Financial Daily from THE HINDU group of publications
Tuesday, Oct 29, 2002
Food & Dairy Products
Columns - Microscope
Corporate - Performance
Britannia performs better than the numbers suggest
WITH net sales slumping by five per cent and net profits inching up by a mere 3.6 per cent, Britannia Industries' financials for the quarter ended September 2002 may appear lacklustre.
But the numbers are actually better than they appear. The net sales growth has been impacted by the transfer of the dairy business to a new joint venture in March 2002. As a result the contribution from this business, which was available in the September 2001 quarter has not been available in the latest quarter.

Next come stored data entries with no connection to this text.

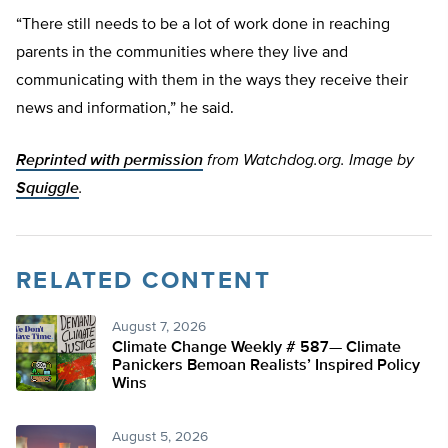
“There still needs to be a lot of work done in reaching
parents in the communities where they live and
communicating with them in the ways they receive their
news and information,” he said.
Reprinted with permission
from Watchdog.org. Image by
Squiggle
.
RELATED CONTENT
August 7, 2026
Climate Change Weekly # 587— Climate
Panickers Bemoan Realists’ Inspired Policy
Wins
August 5, 2026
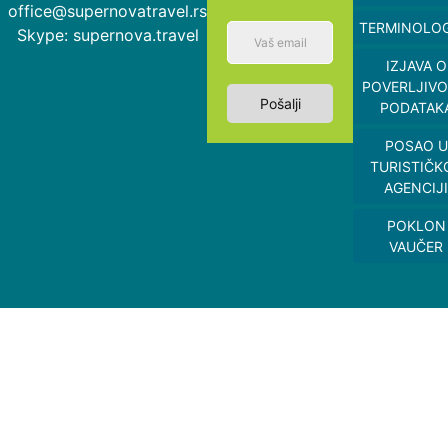
office@supernovatravel.rs
TERMINOLOG
Skype: supernova.travel
IZJAVA O
POVERLJIVO
Pošalji
PODATAK
POSAO U
TURISTIČK
AGENCIJI
POKLON
VAUČER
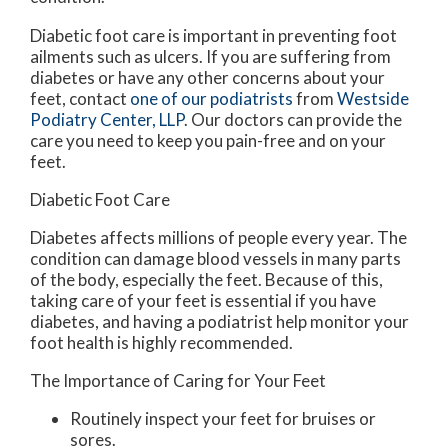
Diabetic foot care is important in preventing foot
ailments such as ulcers. If you are suffering from
diabetes or have any other concerns about your
feet, contact
one of our podiatrists
from
Westside
Podiatry Center, LLP
.
Our doctors
can provide the
care you need to keep you pain-free and on your
feet.
Diabetic Foot Care
Diabetes affects millions of people every year. The
condition can damage blood vessels in many parts
of the body, especially the feet. Because of this,
taking care of your feet is essential if you have
diabetes, and having a podiatrist help monitor your
foot health is highly recommended.
The Importance of Caring for Your Feet
Routinely inspect your feet for bruises or
sores.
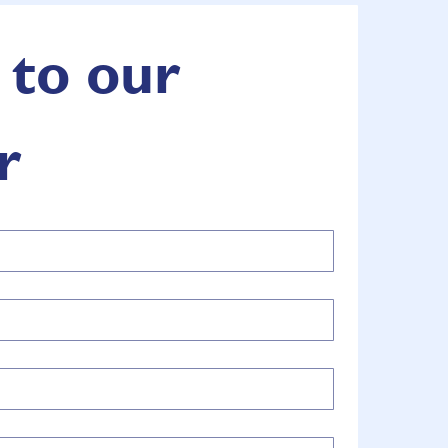
to our 
r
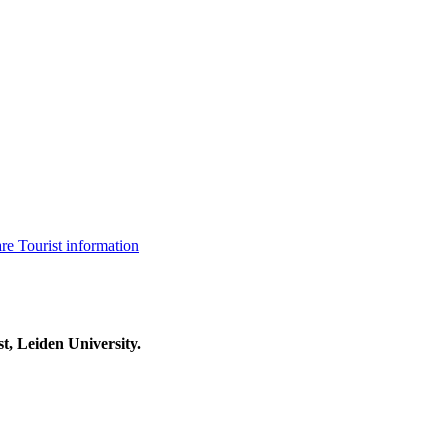
are
Tourist information
t, Leiden University.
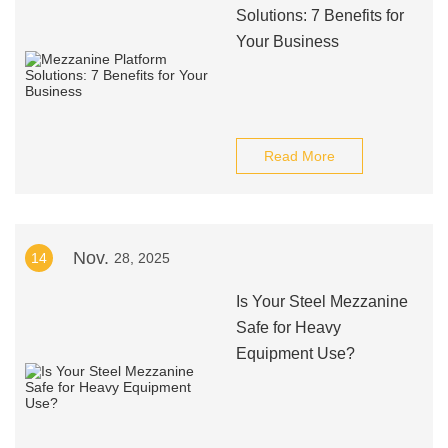
Solutions: 7 Benefits for
Your Business
Read More
Nov.
14
28, 2025
Is Your Steel Mezzanine
Safe for Heavy
Equipment Use?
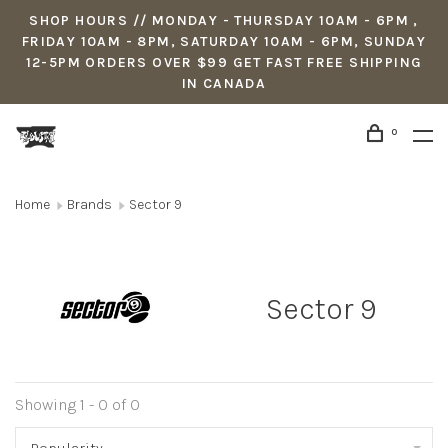
SHOP HOURS // MONDAY - THURSDAY 10AM - 6PM ,
FRIDAY 10AM - 8PM, SATURDAY 10AM - 6PM, SUNDAY
12-5PM ORDERS OVER $99 GET FAST FREE SHIPPING
IN CANADA
0
Home
Brands
Sector 9
Sector 9
Showing 1 - 0 of 0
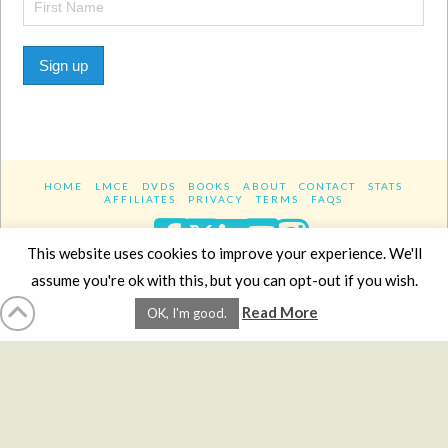
Sign up
HOME
LMCE
DVDS
BOOKS
ABOUT
CONTACT
STATS
AFFILIATES
PRIVACY
TERMS
FAQS
Facebook
X
LinkedIn
YouTube
Instagra
This website uses cookies to improve your experience. We'll
assume you're ok with this, but you can opt-out if you wish.
Website Design
YanikChauvin.COM
Read More
OK, I'm good.
Copyright 2017 - All rights reserved.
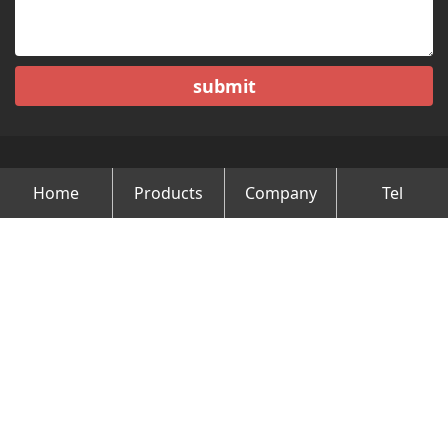
submit
Home
Products
Company
Tel
Copyright © Changzhou Minghao Vehicle Co.Ltd All Rights
Reserved.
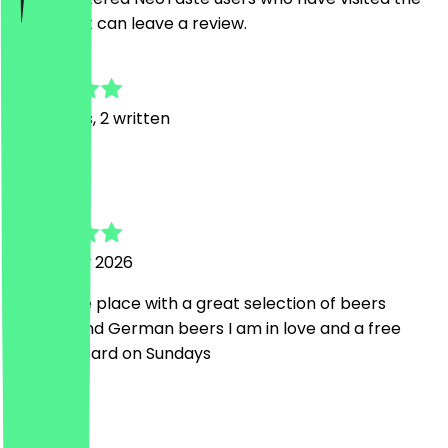
restaurant can leave a review.
4.9
23
Reviews, 2 written
L
Laura
18 January 2026
Really nice place with a great selection of beers
Belgium and German beers I am in love and a free
cheese board on Sundays
M
Marley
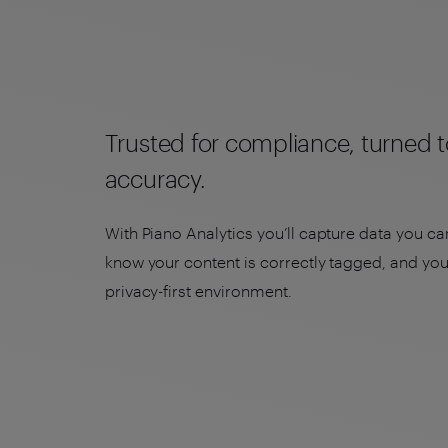
Trusted for compliance, turned t
accuracy.
With Piano Analytics you’ll capture data you can
know your content is correctly tagged, and you’
privacy-first environment.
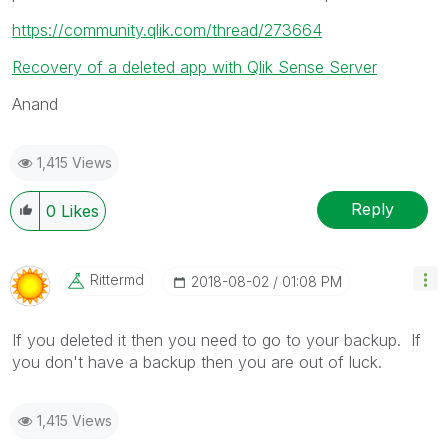
https://community.qlik.com/thread/273664
Recovery of a deleted app with Qlik Sense Server
Anand
1,415 Views
Reply
0
Likes
Rittermd
‎2018-08-02
01:08 PM
If you deleted it then you need to go to your backup. If
you don't have a backup then you are out of luck.
1,415 Views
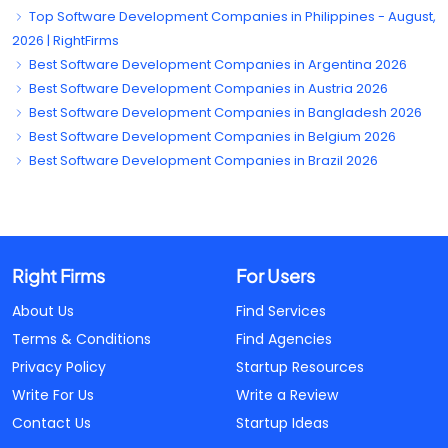
Top Software Development Companies in Philippines - August,
2026 | RightFirms
Best Software Development Companies in Argentina 2026
Best Software Development Companies in Austria 2026
Best Software Development Companies in Bangladesh 2026
Best Software Development Companies in Belgium 2026
Best Software Development Companies in Brazil 2026
Right Firms
For Users
About Us
Find Services
Terms & Conditions
Find Agencies
Privacy Policy
Startup Resources
Write For Us
Write a Review
Contact Us
Startup Ideas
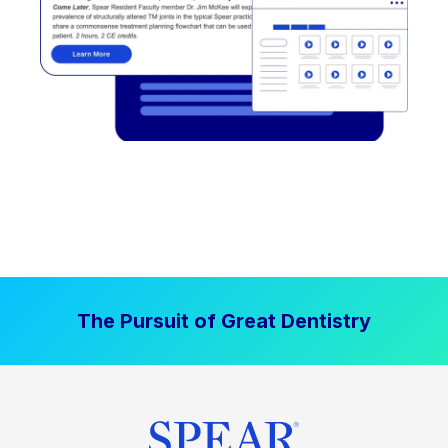
The Pursuit of Great Dentistry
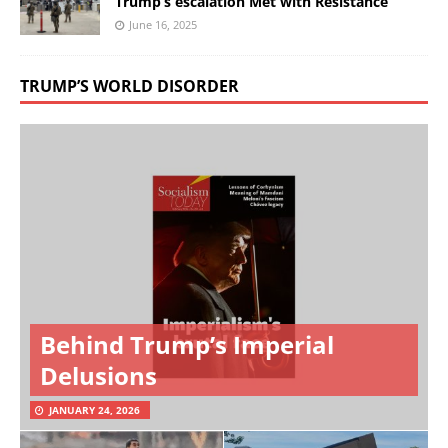
Trump’s escalation Met with Resistance
June 16, 2025
TRUMP’S WORLD DISORDER
Behind Trump’s Imperial
Delusions
JANUARY 24, 2026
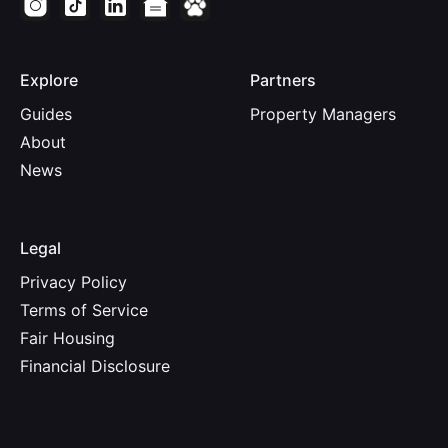
Explore
Partners
Guides
Property Managers
About
News
Legal
Privacy Policy
Terms of Service
Fair Housing
Financial Disclosure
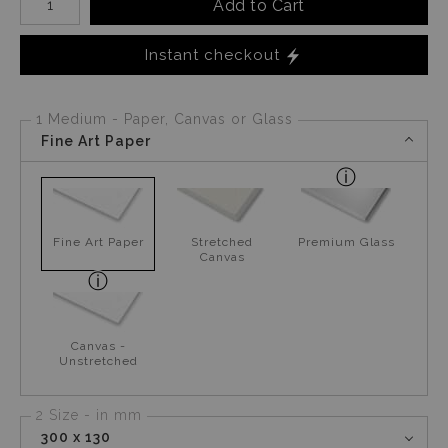
Add to Cart
Instant checkout
1 Medium - Paper, Canvas or Glass
Fine Art Paper
Fine Art Paper
Stretched
Premium Glass
Canvas
Canvas -
Unstretched
2 Size - in mm
300 x 130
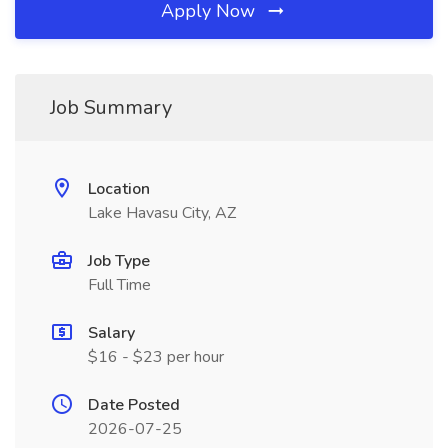
Apply Now
Job Summary
Location
Lake Havasu City, AZ
Job Type
Full Time
Salary
$16 - $23 per hour
Date Posted
2026-07-25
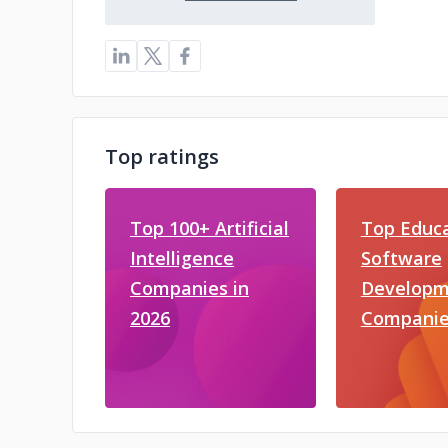
Top ratings
Top 100+ Artificial
Top Educ
Intelligence
Software
Companies in
Developm
2026
Companie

On its continuing businesses alone, Britannia Industries has managed a seven per cent growth in net sales. This is not a very impressive number; but is not much lower than the nine per cent sales growth managed by Britannia in 2001-02.
Similarly, net profit growth has been trimmed to 3.6 per cent mainly by exceptional items. Last year, Britannia made exceptional gains from the reversal of prior years' liabilities. As a result, while exceptional income contributed Rs 7.30 crore to Britannia's net profits in the September 2001 quarter, it has contributed a lower Rs 2.80 crore in the September 2002 quarter. If one weeds out exceptional items, the company's profits before taxes have grown by a reasonable 18 per cent and post tax profits by 17 per cent.
The reduction of equity base due to the buyback of shares has helped magnify the impact of profit growth on the per share earnings. Between the September 2001 and September 2002 quarters, Britannia's per share earnings have jumped by 31.8 per cent.
Britannia's operating profit margins for the September 2002 quarter appear to have benefited from savings on procurement costs (the cost of outsourced goods has dropped sharply as a proportion of sales).
Part of the gains in the operating profit margins are also likely to have come from a one-time boost from the divestiture of the loss-making dairy business to the new joint venture with Fonterra of New Zealand.
But while the move may have benefited Britannia in the short term, the transfer of the high potential dairy business has deprived Britannia of some of the long-term growth momentum on its topline.
The company is banking on a stream of high-end new product launches (such as Pure Magic) to push up its topline growth.
But with competitors such as Parle turning increasingly aggressive, the next few quarters may find Britannia on difficult turf.